Dengan sigap empat anak buah duduk depan meja Sang Komandan. Bahasa tubuh bicara. Entah apa yang dibincangkan. Sesuatu rahasia. Sangatlah rahasia. Hanya berlima yang tahu.
Pintu itu kembali terbuka. Tak nampak tangan kanan mengepal. Sembari teriak MERDEKA!. Sang Komandan hanya menepuk lirih. Pundak empat anak buah tanpa simbol-simbol pangkat.
Keesokan hari. Malam datang membawa gulita. Deru ular besi merayap mengepulkan asap kegelapan. Pada cerobong lokomotip batubara terus dinyalakan. Meninggalkan Stasiun Leces menuju arah selatan.
Lima gerbong hitam pekat bergerak lambat. Muatannya sarat mesiu, rudal, dan senapan panjang. Siap dikirimkan ke Jember dan Lumajang.
Kilometer tiga selatan Stasiun Leces. Rimbun tebu-tebu tua terkuak pelan. Mata para prajurit Macan Kumbang tajam mengintai. Seiring deru ular besi mendekat garang.

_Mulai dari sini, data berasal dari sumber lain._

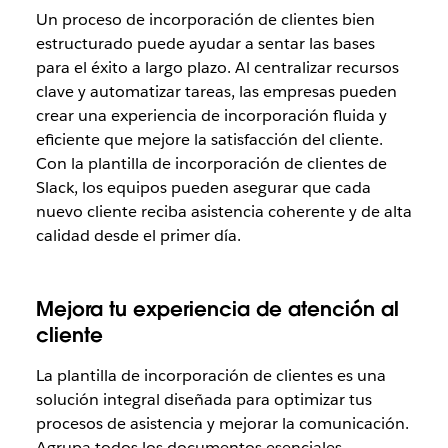
Un proceso de incorporación de clientes bien
estructurado puede ayudar a sentar las bases
para el éxito a largo plazo. Al centralizar recursos
clave y automatizar tareas, las empresas pueden
crear una experiencia de incorporación fluida y
eficiente que mejore la satisfacción del cliente.
Con la plantilla de incorporación de clientes de
Slack, los equipos pueden asegurar que cada
nuevo cliente reciba asistencia coherente y de alta
calidad desde el primer día.
Mejora tu experiencia de atención al
cliente
La plantilla de incorporación de clientes es una
solución integral diseñada para optimizar tus
procesos de asistencia y mejorar la comunicación.
Agrupa todos los documentos esenciales,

Roda-roda baja ular besi menderit. Melontarkan lidah percik api yang dipaksakan. Berhenti kemudian. Di depan onggokan pohon-pohon yang sengaja ditumbangkan. Di pinggir-pinggir rel tertidur panjang.
Dari gerbong dua, empat, dan lima. Meloncat sigap para serdadu Belanda. Mengambil posisi tiarap. Senapan panjang di kokang rancak.
Sejurus kemudian. Gelar serdadu Belanda membentuk supit urang. Mengepung rimbun tebu sebelah barat. Berhadapan. Berusaha menjepit empat puluh prajurit Macan Kumbang.
Hening tegang. Sang Komandan Macan Kumbang menoleh arah kanan. Sersan Wignyo memberi kode. Ditunjukkannya jari sepuluh, disilangkan dua telunjuk, jari sepuluh unjuk lagi. Sang Komandan mengangguk pelan. Tanda mengerti.
“Seratus serdadu dengan empat puluh anak buahku..” gumam Sang Komandan.